INSTRUCTIONS TO FOLLOW:
A faithful transcript of all the lines below, with no pictures, is the goal here.

DATA TO EXAMINE:
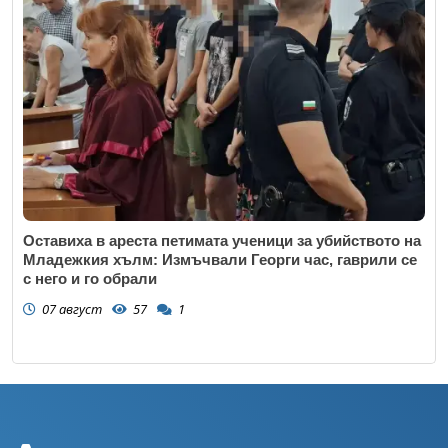
Оставиха в ареста петимата ученици за убийството на
Младежкия хълм: Измъчвали Георги час, гаврили се
с него и го обрали
07 август
57
1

RESPONSE BELOW:
Оставиха в ареста петимата ученици за убийството на
Младежкия хълм: Измъчвали Георги час, гаврили се
с него и го обрали
07 август
57
1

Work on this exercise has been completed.